Wrong memory.stat values in container root cgroup

Bug #1631406 reported by hda_launchpad
6
This bug affects 1 person
Affects Status Importance Assigned to Milestone
linux (Ubuntu)
Confirmed
Medium
Unassigned

Bug Description

1) Ubuntu 16.04.1 LTS

2) linux-image-4.4.0-41-generic, bug happens and first tested on 4.4.0-38, happens in all versions, including from 4.4.0-38 to 4.4.0-41 and possibly.
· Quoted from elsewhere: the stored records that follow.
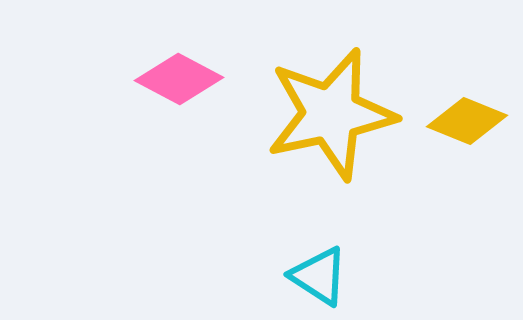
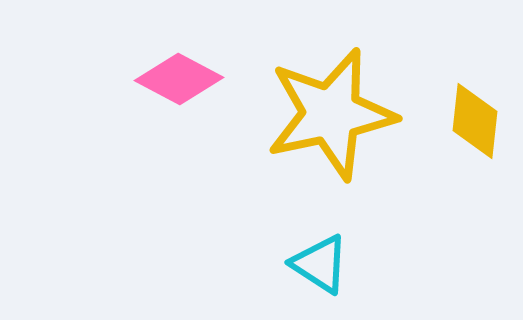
yellow diamond: moved 8 px right; rotated 74 degrees clockwise
cyan triangle: moved 1 px right, 12 px up
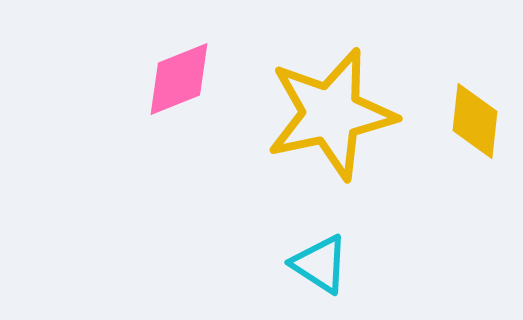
pink diamond: rotated 50 degrees counterclockwise
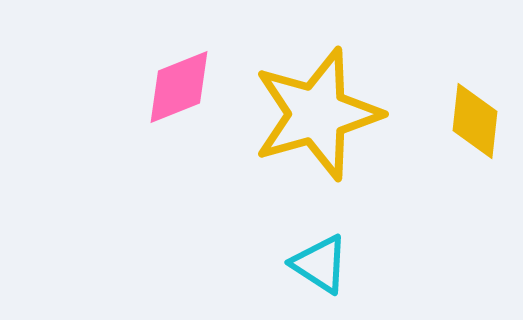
pink diamond: moved 8 px down
yellow star: moved 14 px left; rotated 4 degrees counterclockwise
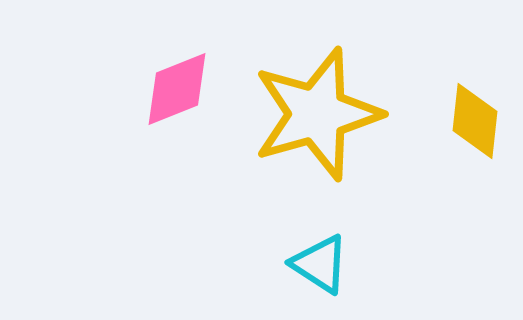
pink diamond: moved 2 px left, 2 px down
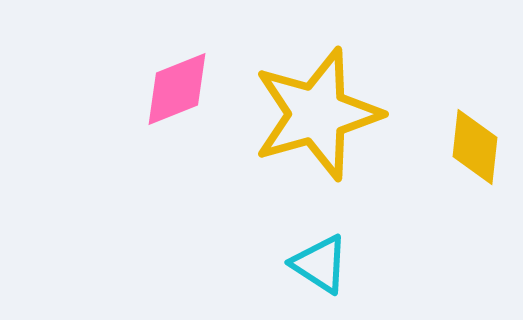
yellow diamond: moved 26 px down
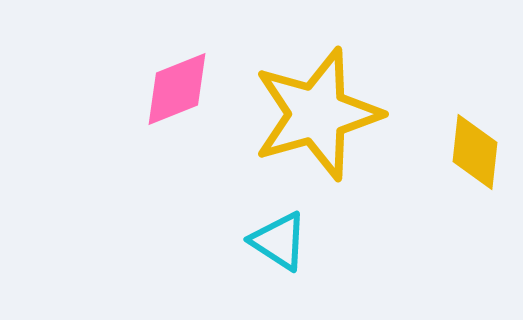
yellow diamond: moved 5 px down
cyan triangle: moved 41 px left, 23 px up
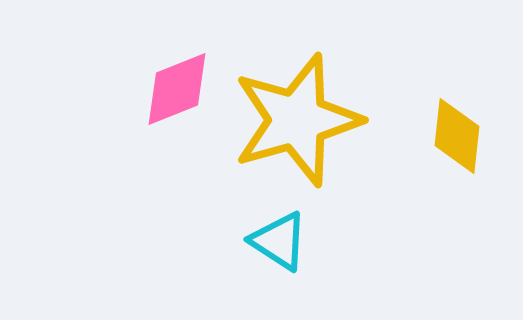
yellow star: moved 20 px left, 6 px down
yellow diamond: moved 18 px left, 16 px up
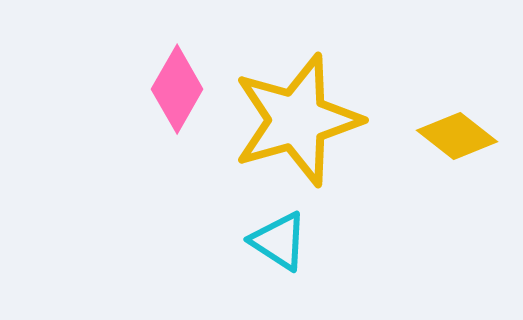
pink diamond: rotated 38 degrees counterclockwise
yellow diamond: rotated 58 degrees counterclockwise
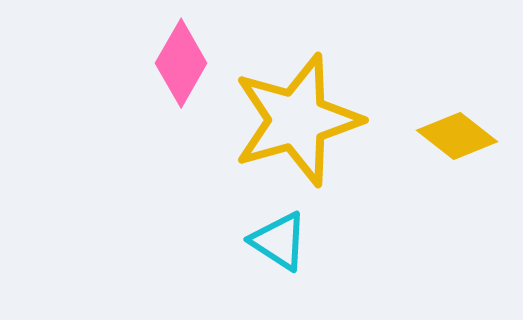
pink diamond: moved 4 px right, 26 px up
See this bug on totally different xenial lts machines

3) What you expected to happen:
cat /sys/fs/cgroup/memory/lxc/containername/memory.stat should display correct information

4) What happened instead
cat /sys/fs/cgroup/memory/lxc/containername/memory.stat shows incorrect information
cat /sys/fs/cgroup/memory/memory.stat in container shows different information
lxc exec containername -- cat /sys/fs/cgroup/memory/memory.stat shows totally different information from two above. Meanwhile cat /sys/fs/cgroup/memory/lxc/containername/memory.usage_in_bytes is always correct.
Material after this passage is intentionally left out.